Ms Mungai studied at Fashion College International, Evelyn College of Design, and later did an International Business Administration degree from the United States International University (USIU)-Africa, because fashion is business.
By some stroke of design, irony or the universe's intervention, she married the son of the founder of Evelyn College of Design where she lectured after her training. As a former student, lecturer, and now director she has been with the school for 30 years. She is also a director of the Kenya Fashion Council.
She is at the crossroads of trying to reconnect back to her lost artistic self in her fifth decade, she told JACKSON BIKO.
When do you think you're most in touch with your artistic side?
Before my first child was born. In the early 90s, before I moved to big business when I just had my little studio at home, with my one tailor. This was after college and getting married and us moving to Nairobi's Kitisuru, which was and still is a great environment to create. I did my best work then.
I was in my late 20s, the same age as my daughter now (Karun, the singer formerly with Camp Mullah), and funnily enough, the same garage-turned-studio that I used is what she's using now to make her music.
What are your most vivid childhood memories?
Sewing machine. There was always one in our house. My mom also did a lot of craftwork. I remember once she made a costume for my sister who was acting as a panther.
She sew the whole costume with a tail and all. When I was about 12, I remember that during the holidays I would accompany her to a shop called Singer shop and there I learnt to do pattern drafting and stitching.
I understood the structure of cut and clothes. So when I went to college it was easier for me. I had my brand at some point, my friends just called it Molly. [Chuckles].
In 1996, we started a shop called African Inspirations to import African prints. I was 30 years then and we were doing great things in fashion when the industry was good.
The 90s and early 2000 were the best time of my life. After that, the industry started collapsing. I focused on my children after closing shop. Later, I started running the school as the designer in the family. [Pause] I haven't designed in a long time.
Were you fearful or anxious when your daughter became famous in her teens?
Maybe now I can say that in hindsight I would have, but I didn't because I realised that it was coming. She has always been very talented but also shy.
Sometimes when you are very talented you find it hard to give it out, you withdraw. Yet others struggle so hard and when they get to that stage they want to shout out to the whole world.
Are there things that you wish you did that perhaps you're considering doing now at this time of your life?
What I wish I didn't do is to get into the business of management. I should have remained on the creative side of the business. So when I joined Evelyn College I should have remained as a creative director, which is why I want to go back. Being on the business side takes away your creativity.
What do you fear for yourself now?
My fear is getting into a mental state where I'm unable to do the creative things I want to do. Look around, a lot of people are going into depression, or anxiety, or early Alzheimer's...
The constant use of computers, the internet, WhatsApp to communicate is not good for the brain. I am lucky to be a creative where I can use my hands for something and that's good for the brain.

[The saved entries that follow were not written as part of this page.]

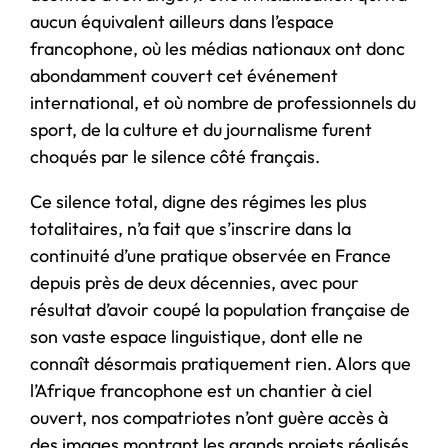
aucun équivalent ailleurs dans l’espace
francophone, où les médias nationaux ont donc
abondamment couvert cet événement
international, et où nombre de professionnels du
sport, de la culture et du journalisme furent
choqués par le silence côté français.
Ce silence total, digne des régimes les plus
totalitaires, n’a fait que s’inscrire dans la
continuité d’une pratique observée en France
depuis près de deux décennies, avec pour
résultat d’avoir coupé la population française de
son vaste espace linguistique, dont elle ne
connaît désormais pratiquement rien. Alors que
l’Afrique francophone est un chantier à ciel
ouvert, nos compatriotes n’ont guère accès à
des images montrant les grands projets réalisés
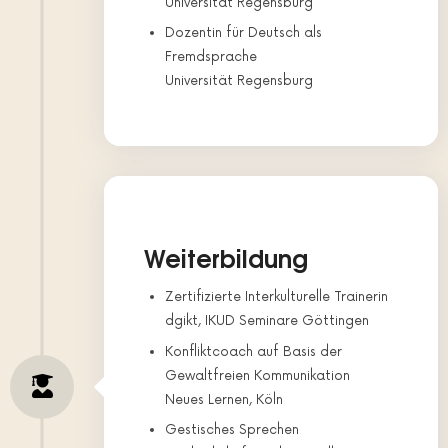
Universität Regensburg
Dozentin für Deutsch als
Fremdsprache
Universität Regensburg
Weiterbildung
Zertifizierte Interkulturelle Trainerin
dgikt, IKUD Seminare Göttingen
Konfliktcoach auf Basis der
Gewaltfreien Kommunikation
Neues Lernen, Köln
Gestisches Sprechen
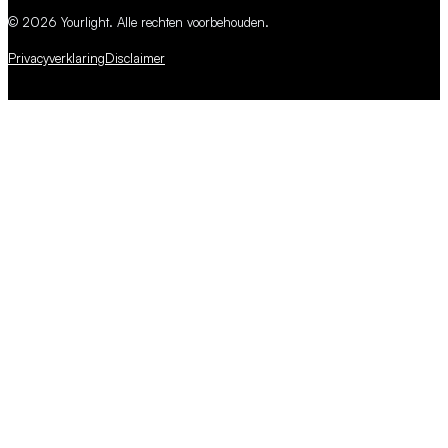
© 2026 Yourlight. Alle rechten voorbehouden.
Privacyverklaring
Disclaimer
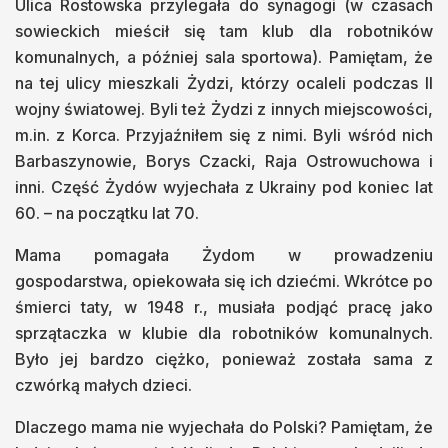
Ulica Rostowska przylegała do synagogi (w czasach
sowieckich mieścił się tam klub dla robotników
komunalnych, a później sala sportowa). Pamiętam, że
na tej ulicy mieszkali Żydzi, którzy ocaleli podczas II
wojny światowej. Byli też Żydzi z innych miejscowości,
m.in. z Korca. Przyjaźniłem się z nimi. Byli wśród nich
Barbaszynowie, Borys Czacki, Raja Ostrowuchowa i
inni. Część Żydów wyjechała z Ukrainy pod koniec lat
60. – na początku lat 70.
Mama pomagała Żydom w prowadzeniu
gospodarstwa, opiekowała się ich dziećmi. Wkrótce po
śmierci taty, w 1948 r., musiała podjąć pracę jako
sprzątaczka w klubie dla robotników komunalnych.
Było jej bardzo ciężko, ponieważ została sama z
czwórką małych dzieci.
Dlaczego mama nie wyjechała do Polski? Pamiętam, że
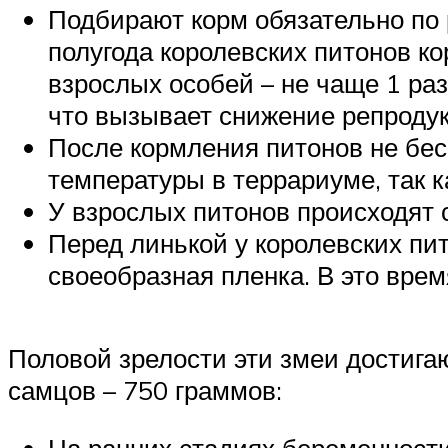
Подбирают корм обязательно по р
полугода королевских питонов ко
взрослых особей – не чаще 1 ра
что вызывает снижение репродук
После кормления питонов не бес
температуры в террариуме, так к
У взрослых питонов происходят 
Перед линькой у королевских пито
своеобразная пленка. В это вре
Половой зрелости эти змеи достига
самцов – 750 граммов:
На ранних стадиях беременности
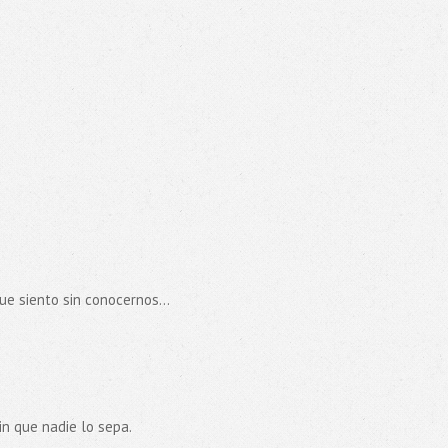
e siento sin conocernos...
in que nadie lo sepa.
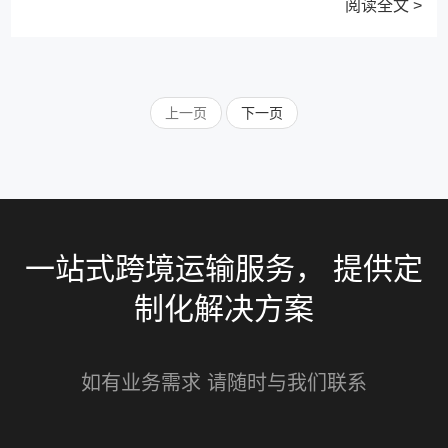
阅读全文 >
上一页
下一页
一站式跨境运输服务， 提供定
制化解决方案
如有业务需求 请随时与我们联系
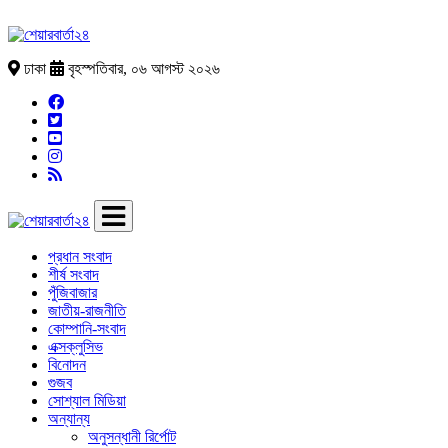
ঢাকা
বৃহস্পতিবার, ০৬ আগস্ট ২০২৬
প্রধান সংবাদ
শীর্ষ সংবাদ
পুঁজিবাজার
জাতীয়-রাজনীতি
কোম্পানি-সংবাদ
এক্সক্লুসিভ
বিনোদন
গুজব
সোশ্যাল মিডিয়া
অন্যান্য
অনুসন্ধানী রির্পোট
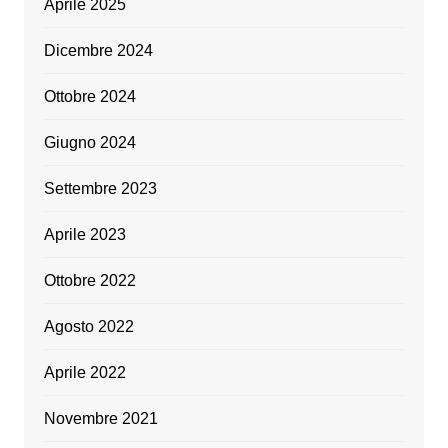
Aprile 2025
Dicembre 2024
Ottobre 2024
Giugno 2024
Settembre 2023
Aprile 2023
Ottobre 2022
Agosto 2022
Aprile 2022
Novembre 2021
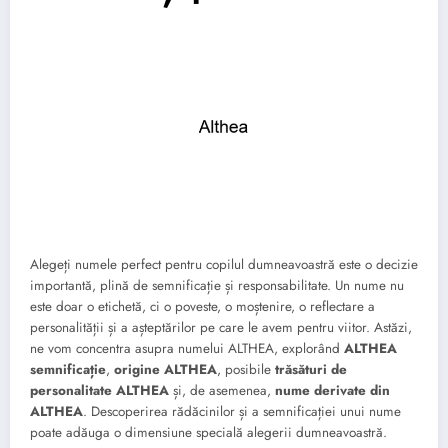
Alegeți numele perfect pentru copilul dumneavoastră este o decizie
importantă, plină de semnificație și responsabilitate. Un nume nu
este doar o etichetă, ci o poveste, o moștenire, o reflectare a
personalității și a așteptărilor pe care le avem pentru viitor. Astăzi,
ne vom concentra asupra numelui ALTHEA, explorând
ALTHEA
semnificație
,
origine ALTHEA
, posibile
trăsături de
personalitate ALTHEA
și, de asemenea,
nume derivate din
ALTHEA
. Descoperirea rădăcinilor și a semnificației unui nume
poate adăuga o dimensiune specială alegerii dumneavoastră.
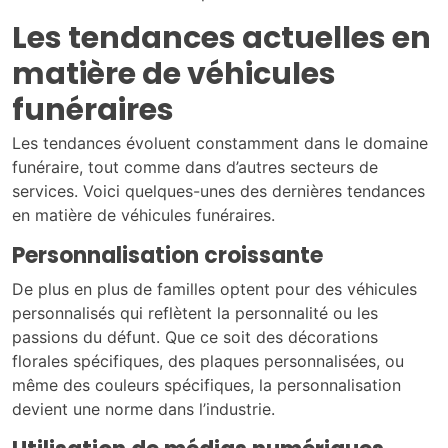
Les tendances actuelles en
matière de véhicules
funéraires
Les tendances évoluent constamment dans le domaine
funéraire, tout comme dans d’autres secteurs de
services. Voici quelques-unes des dernières tendances
en matière de véhicules funéraires.
Personnalisation croissante
De plus en plus de familles optent pour des véhicules
personnalisés qui reflètent la personnalité ou les
passions du défunt. Que ce soit des décorations
florales spécifiques, des plaques personnalisées, ou
même des couleurs spécifiques, la personnalisation
devient une norme dans l’industrie.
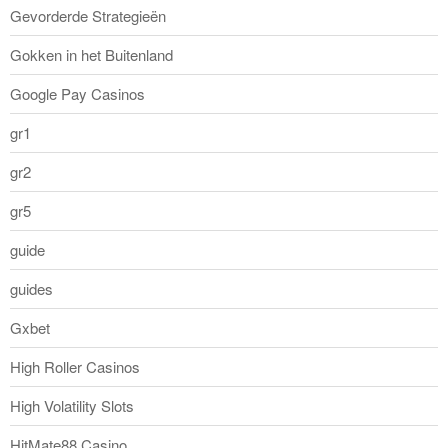
Gevorderde Strategieën
Gokken in het Buitenland
Google Pay Casinos
gr1
gr2
gr5
guide
guides
Gxbet
High Roller Casinos
High Volatility Slots
HitMate88 Casino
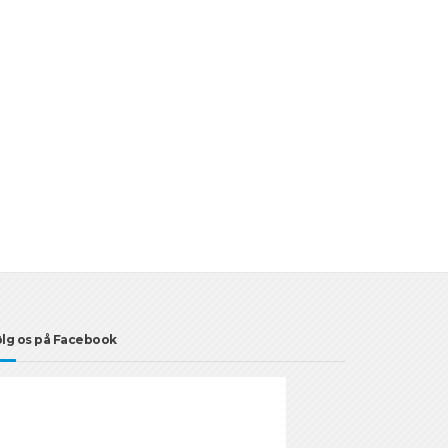
lg os på Facebook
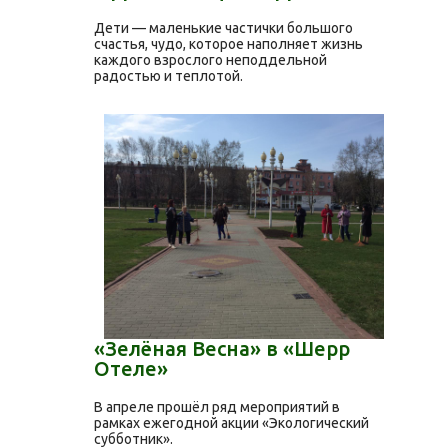
Дети — маленькие частички большого
счастья, чудо, которое наполняет жизнь
каждого взрослого неподдельной
радостью и теплотой.
«Зелёная Весна» в «Шерр
Отеле»
В апреле прошёл ряд мероприятий в
рамках ежегодной акции «Экологический
субботник».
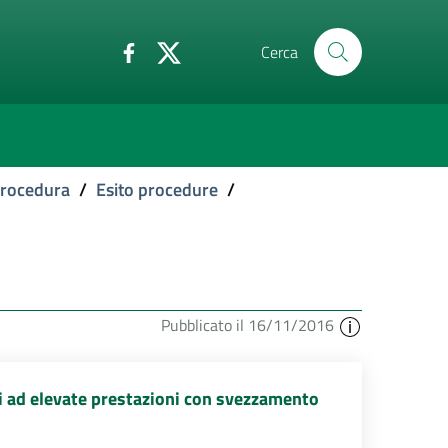
Cerca
 procedura
/
Esito procedure
/
Pubblicato il 16/11/2016
ri ad elevate prestazioni con svezzamento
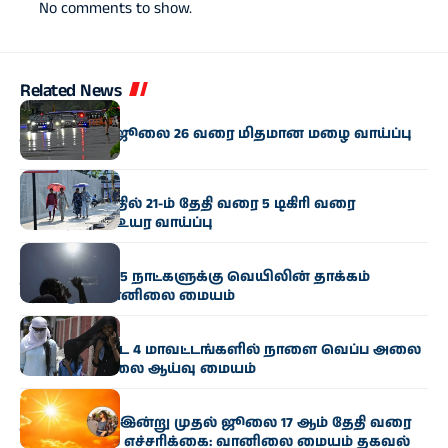
No comments to show.
Related News
வானிலை
தமிழகத்தில் ஜூலை 26 வரை மிதமான மழை வாய்ப்பு
வானிலை
உள் தமிழகத்தில் 21-ம் தேதி வரை 5 டிகிரி வரை
வெப்பநிலை உயர வாய்ப்பு
வானிலை
தமிழ்நாட்டில் 5 நாட்களுக்கு வெயிலின் தாக்கம்
தொடரும்: வானிலை மையம்
வானிலை
கரூர் உள்ளிட்ட 4 மாவட்டங்களில் நாளை வெப்ப அலை
வீசும்: வானிலை ஆய்வு மையம்
வானிலை
தமிழ்நாட்டில் இன்று முதல் ஜூலை 17 ஆம் தேதி வரை
வெப்ப அலை எச்சரிக்கை: வானிலை மையம் தகவல்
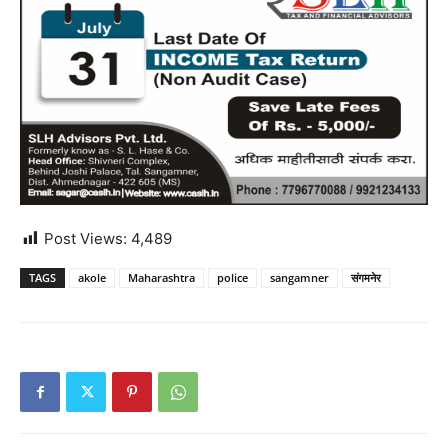
Post Views:
4,489
TAGS
akole
Maharashtra
police
sangamner
संगमनेर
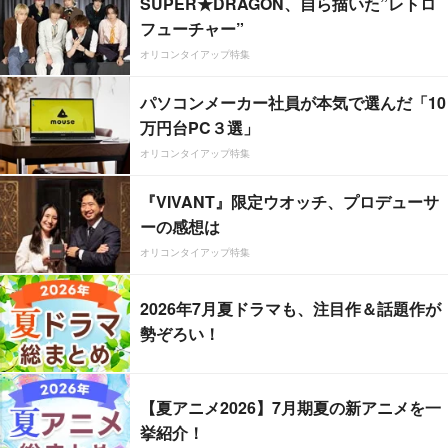
SUPER★DRAGON、自ら描いた”レトロ
フューチャー”
オリコンタイアップ特集
パソコンメーカー社員が本気で選んだ「10
万円台PC３選」
オリコンタイアップ特集
『VIVANT』限定ウオッチ、プロデューサ
ーの感想は
オリコンタイアップ特集
2026年7月夏ドラマも、注目作＆話題作が
勢ぞろい！
【夏アニメ2026】7月期夏の新アニメを一
挙紹介！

Old women crochet, which people say isn't fashionable. But hand-eye coordination is good for the brain as is cooking, gardening, painting, drawing... My mom is still doing handloom weaving and she is almost 80.
She designs for top designers in the US and is called by the government to help with designs.
What has to happen for you to say I've led a fulfilling successful life?
To get up and not have to think of work. To just walk out to the garden. I love trees and plants. But also, you don't know how hard it is to do nothing. I wake up and I'm already doing things.
When I retire, I want to be able to wake up and do things that don't involve work. I'm trying to retire, hand over the directorship, but it comes with responsibility, people you need to pay... So I am learning how to delegate and create.
One of the things I'd like younger people to do, especially running a family business is to learn about governance. We were talking with my husband that we don't practice good governance enough.
Only multinational companies can do that. Employ a CEO to run your company and stay back. It's hard for a company owner. But we need to get there so we can build companies that are independent of us as owners.
How is it working in a family business?
Being a family business you're expected to be there. But I'm thinking 'no you don't have to.' I think it's a very difficult time because we'd want the institution to run itself. How can I push this organisation to run itself without it being about me?
If you were to save one piece of clothing from your burning closet, which one would that be?
I have an African print dress that reaches me just here. [Waist] A little shirt dress. I wear it every other week. I bought it from Designing Africa Collectives. As a fashion designer, I made a conscious decision to start purchasing from local designers. For most of my life, I had made all the clothes that I wore.